Authors: Linda Leblanc
She read it over and over, memorizing every word and knew that it was true. Dorje would always be a part of her in this life and any that followed.
His older son lying wrapped in a bag on the ground, Mingma gently lifted Beth to her feet and held her in one arm and Nima in the other, both children crying. He had lost his wife and watched two small boys go away, lost Nimputi and his daughters, and lost his livelihood. Through it all, he had tried to remain strong, but this was more than he could endure. While knowing death was a critical part of the cycle of birth, death, and rebirth, Mingma didn’t want to let go of the son he had just found again. Beth seemed so fragile as if the life had poured out of her. After walking her to the dining tent, he joined Nima and Pemba to grieve in private. Worried about his son’s untimely death, Mingma feared Dorje’s ghost would become a
shrindi
wandering and waiting to be dispatched to heaven or one several hells. Some ghosts were simply lost and roamed about unaware that they were dead, but others became malignant spirits causing much trouble.
“We must do everything we can to help your brother reach a favorable rebirth,” he told Nima. Pemba and I will leave at sunrise with Dorje to prepare his funeral before it is too late. Follow soon with Beth and the Americans who treat her so kindly.” As Nima agreed, his mournful face reminded Mingma that his younger son was also grieving. In a softer voice he added, “And sleep in warm houses on your way down. You know Sherpa doors are always open.”
At sunrise, Pemba loaded all the expedition supplies he had bargained for, the tents, and bedding. The fourth yak bore Dorje’s wrapped corpse and the fifth would carry the personal gear of Beth, Nima, and the three Americans. The sirdar had already left to hire additional porters to break camp.
Mingma knew he must put away his sorrow for now and direct all efforts toward helping Dorje’s spirit. Immediately upon reaching Namche, he sent for a lama to properly dispatch Dorje to his next life. The lama arrived in a sleeveless, magenta cassock wrapped over a gold, high-collared brocade shirt and tied with a sash at the waist. While pulling a few hairs from Dorje’s head to create an opening for his spirit (
sem
) to depart, he recited prayers to help send it to the heaven of boundless light. Consulting his astrological charts, the lama announced that the most auspicious time for disposing of the body was three days hence and it should be cremated facing east.
The initial ceremony concluded, a man from the village prepared Dorje by wrapping him completely in a white cloth and then tying him in a seated position in front of a temporary altar. Behind him stood six
torma
dough cakes coated with colored, melted butter and decorated to represent deities to whom the lama prayed to relieve Dorje of the burden of sin. While reciting from the
Tibetan Book of the Dead,
the lama prepared the
sem
to travel through the after-death state that lasted 49 days.
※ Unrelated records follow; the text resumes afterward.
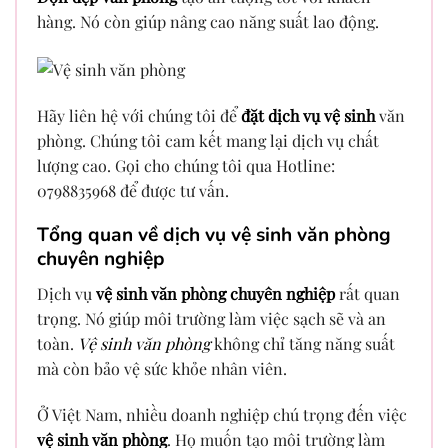
hàng. Nó còn giúp nâng cao năng suất lao động.
Hãy liên hệ với chúng tôi để
đặt dịch vụ vệ sinh
văn
phòng. Chúng tôi cam kết mang lại dịch vụ chất
lượng cao. Gọi cho chúng tôi qua Hotline:
0798835968 để được tư vấn.
Tổng quan về dịch vụ vệ sinh văn phòng
chuyên nghiệp
Dịch vụ
vệ sinh văn phòng chuyên nghiệp
rất quan
trọng. Nó giúp môi trường làm việc sạch sẽ và an
toàn.
Vệ sinh văn phòng
không chỉ tăng năng suất
mà còn bảo vệ sức khỏe nhân viên.
Ở Việt Nam, nhiều doanh nghiệp chú trọng đến việc
vệ sinh văn phòng
. Họ muốn tạo môi trường làm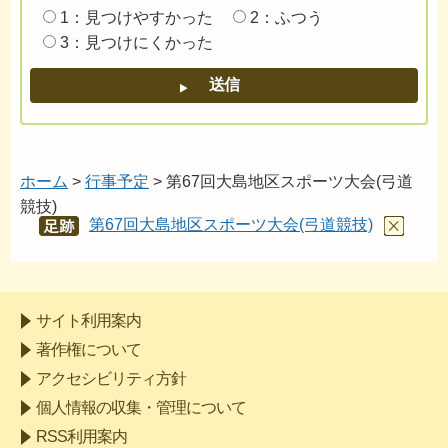
1：見つけやすかった
2：ふつう
3：見つけにくかった
ホーム
>
行事予定
> 第67回大島地区スポーツ大会(弓道
競技)
第67回大島地区スポーツ大会(弓道競技)
あし
あと
サイト利用案内
著作権について
アクセシビリティ方針
個人情報の収集・管理について
RSS利用案内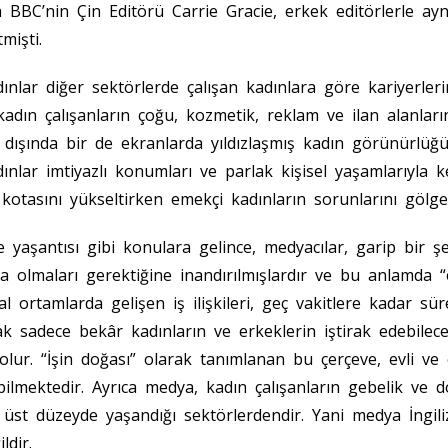
nda BBC’nin Çin Editörü Carrie Gracie, erkek editörlerle ayn
etmişti.
ınlar diğer sektörlerde çalışan kadınlara göre kariyerler
adın çalışanların çoğu, kozmetik, reklam ve ilan alanlar
 dışında bir de ekranlarda yıldızlaşmış kadın görünürlüğü
nlar imtiyazlı konumları ve parlak kişisel yaşamlarıyla k
kotasını yükseltirken emekçi kadınların sorunlarını gölge
 yaşantısı gibi konulara gelince, medyacılar, garip bir şe
 olmaları gerektiğine inandırılmışlardır ve bu anlamda “e
l ortamlarda gelişen iş ilişkileri, geç vakitlere kadar sür
ak sadece bekâr kadınların ve erkeklerin iştirak edebilece
lur. “İşin doğası” olarak tanımlanan bu çerçeve, evli ve 
ebilmektedir. Ayrıca medya, kadın çalışanların gebelik ve 
st düzeyde yaşandığı sektörlerdendir. Yani medya İngilizc
ildir.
Speaking directly to Dorje, he instructed him not to be afraid of the startling, horrific deities he will encounter but to know they have come to protect and lead him to one of the six spheres of the wheel of life.
When Beth and Nima arrived the following afternoon, Mingma sent for the Khunde doctor to explain Sherpa rituals to her. While lamas chanted solemn recitations accompanied by drums, the clash of cymbals, and blowing of a thighbone trumpet, friends and family came to express sympathy and make offerings to Dorje. They placed flasks of
chang
on a table before him to be consumed later by all present.
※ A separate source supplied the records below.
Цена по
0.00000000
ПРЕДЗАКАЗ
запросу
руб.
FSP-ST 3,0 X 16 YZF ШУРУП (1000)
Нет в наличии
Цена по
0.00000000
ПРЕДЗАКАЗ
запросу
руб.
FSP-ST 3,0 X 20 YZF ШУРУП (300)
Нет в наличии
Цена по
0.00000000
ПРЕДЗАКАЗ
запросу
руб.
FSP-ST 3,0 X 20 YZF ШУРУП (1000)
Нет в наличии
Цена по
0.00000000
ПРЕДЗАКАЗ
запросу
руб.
Watching Beth sitting stone faced and silent, an object of great curiosity to all, Mingma wondered what she was thinking. How did she feel? He had no way of communicating with her other than the tone of his voice and softness in his eyes. Rarely moving from the window bench, she remained the full two days and nights with Nima ever at her side. On the final day, Shanti arrived swollen with Mingma’s grandchild. When she dropped to her knees crying before Dorje, he glanced at Beth wondering if she knew and decided that she must. But instead of anger or jealousy, Beth’s face expressed sympathy.
Nima interrupted his thoughts. “Father, I’ve decided to use my rights as the younger brother. I will marry Shanti and take care of Dorje’s child so I can always feel him with me.”
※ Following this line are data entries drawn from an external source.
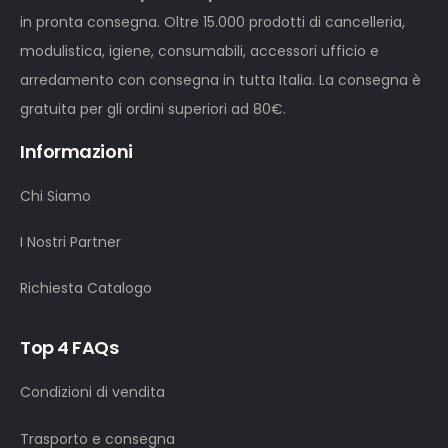
in pronta consegna. Oltre 15.000 prodotti di cancelleria,
modulistica, igiene, consumabili, accessori ufficio e
arredamento con consegna in tutta Italia. La consegna è
gratuita per gli ordini superiori ad 80€.
Informazioni
Chi Siamo
I Nostri Partner
Richiesta Catalogo
Top 4 FAQs
Condizioni di vendita
Trasporto e consegna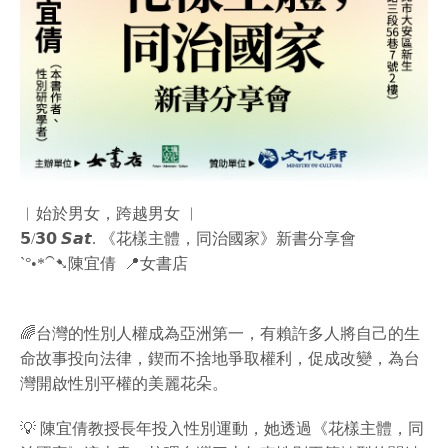
︱始於男女，跨越男女 ︱
𝟱/𝟯𝟬 𝙎𝙖𝙩. 《花樣主體，同治國家》新書分享會
ˋ°•*⁀➷陳宜倩 📍女書店
🌈台灣的性別人權成為亞洲第一，有賴許多人將自己的生
命故事投向法律，鍥而不捨地爭取權利，促成改變，為台
灣開啟性別平權的美麗花朵。
💡 陳宜倩教授長年投入性別運動，她透過《花樣主體，同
While relieved because the marriage could take place without the necessity of another expensive
sodene
or
dem-chang,
Mingma worried that his younger son might not experience the passion he and Dorje had felt in their love. “Is there no one else, someone you love?”
“No one I can have,” Nima murmured with downcast eyes.
When Shanti rose and saw Beth, her face changed from grief to bewilderment. Mingma quickly asked Nima, “Have you spoken to her of this?”
“No, but I will do so now,” he said and strode across the room, a boy about to become a man.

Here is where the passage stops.